(Task item): The expected result is the full set of records, copied precisely, with images dropped.

(Records for this exercise):
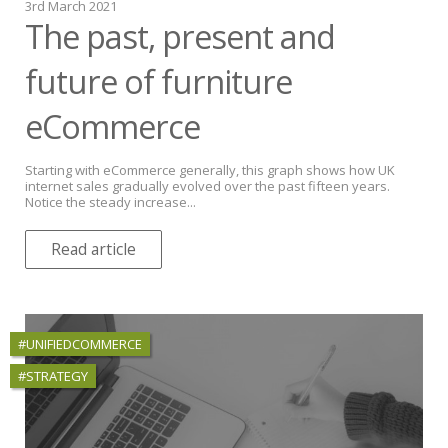
3rd March 2021
The past, present and
future of furniture
eCommerce
Starting with eCommerce generally, this graph shows how UK
internet sales gradually evolved over the past fifteen years.
Notice the steady increase...
Read article
#UNIFIEDCOMMERCE
#STRATEGY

(Written solution):
3rd March 2021
The past, present and
future of furniture
eCommerce
Starting with eCommerce generally, this graph shows how UK
internet sales gradually evolved over the past fifteen years.
Notice the steady increase...
Read article
#UNIFIEDCOMMERCE
#STRATEGY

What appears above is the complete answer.